Spence hired and
mentored her. "She was hands down the most qualified person for the
job," he says. "That she was also a woman was kind of
refreshing."
Some members of
the club's U.S. Open committee were less than thrilled, but not for long.
"Seeing someone work so hard on a daily basis and achieving results won
everyone over," says Spence.
In the end, three
decades of keeping courses playable while constantly feeling the need to prove
herself took its toll. "I had done stuff that people dreamed about,"
Knaggs says, "but I wasn't willing to compromise on my life anymore. It was
my turn to be selfish. When I started out, my career was a lot more interesting
than those of most of the men I met, but it asks for more than most people want
to give to their career. That's not a bad thing, necessarily, but I didn't find
out until I left the profession how out of balance things were." Plus, a
woman may be Speaker of the House, but there are grill rooms--like the one
Reedy is not allowed to enter at L.A. Country Club--that remain off-limits to
women. "That's one of the reasons it was easy for me to step away,"
says Knaggs.
Candice Combs took
her first step toward becoming a super 29 years ago at Balboa Park Golf Course,
which like Torrey Pines is part of the San Diego municipal system. As an
employee of the city she was protected and promoted by the system.
When she first
arrived in San Diego with her boyfriend in 1976, Combs had no idea what she
wanted to do, other than escape the harsh winters of her hometown, Dearborn,
Mich. She had a degree in botany from Michigan and liked plants, the outdoors
and physical labor (her father was a mason), but she wasn't a tomboy. "I
was a real girl-type girl," she says. "I cooked. I sewed. I crocheted.
I gardened."
She worked as a
waitress and got a pilot's license and eventually landed a job in the city park
system, spending a year picking up whatever dogs and people left behind. She
hated it. Then came what Combs calls "a happy accident." She was
transferred to the maintenance crew at Balboa. "I didn't know what a green
was," she says. "I didn't know what a tee was." But Combs was a
quick study, and in addition to keeping up with her coworkers, she also
impressed her supervisors by taking turfgrass courses, learning advanced
maintenance techniques and earning a pesticide license.
She became a
supervisor and then, in 1984, the assistant superintendent. In 1993 she was
named Balboa's head super. The news did not go down well in all quarters.

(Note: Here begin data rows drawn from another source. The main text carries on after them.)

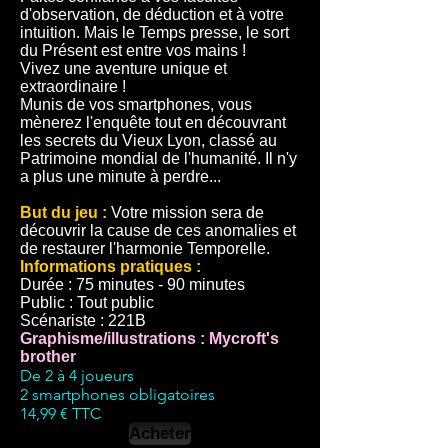
d'observation, de déduction et à votre
intuition. Mais le Temps presse, le sort
du Présent est entre vos mains !
Vivez une aventure unique et
extraordinaire !
Munis de vos smartphones, vous
mènerez l'enquête tout en découvrant
les secrets du Vieux Lyon, classé au
Patrimoine mondial de l'humanité. Il n'y
a plus une minute à perdre...
But du jeu :
Votre mission sera de
découvrir la cause de ces anomalies et
de restaurer l'harmonie Temporelle.
Informations pratiques :
Durée : 75 minutes - 90 minutes
Public : Tout public
Scénariste : 221B
Graphisme/illustrations : Mycroft's
brother
De 2 à 4 joueurs
2 smartphones obligatoires
14,99 € TTC
Acheter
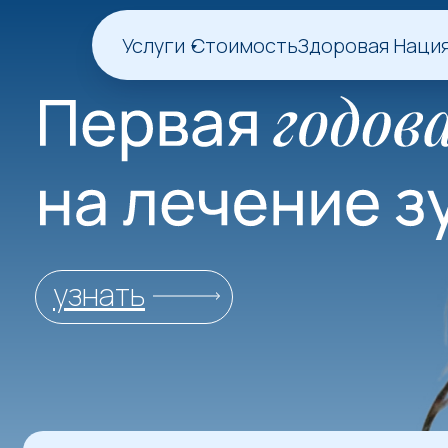
Услуги
Стоимость
Здоровая Наци
узнать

"On the first day I was told flat out by one of the retired Navy men on the
crew that he wasn't taking orders from a woman," says Combs. But she was
better qualified for the job than anyone else in the system, and the city
promotes from within with gender-blind eyes. "I'm a diversity queen,"
she says.
Combs became
active in the local GCSAA chapter. "I went to the first meeting in a dress
and high heels," she says, "and no one took me seriously." Not for
long. She was elected chapter president and named superintendent of the year in
2001.
Then another happy
accident occurred. After the smashing success of the 2002 U.S. Open at Bethpage
State Park, the USGA sought another public venue for its signature event and
awarded the '08 Open to Torrey. The consensus was that the bone structure of
the South course was superb but its skin was a wreck. In 2005 the city went
into overdrive, hiring GCSAA president Mark Woodward, a certified
superintendent with years of experience in the municipal system of Mesa, Ariz.,
to manage Torrey's golf operations and improve the conditioning of the
facility's two 18s. When he decided to hire a new super for the South course,
"I had to first look internally," Woodward says, "and Candice was
the only certified superintendent in the system."
The road to Torrey
Pines (Combs calls Torrey "the glory place") has had a few twists.
Woodward gave Combs and her assistant, Bill Sinclair, three months to prove
themselves. They did enough--improving bunker drainage, ramping up overall
maintenance schedules--to warrant a three-month extension, taking her through
the 2006 Buick Invitational. "You could feel the pressure," says
Sinclair, "but she's a rock. I'd panic, but not Candice."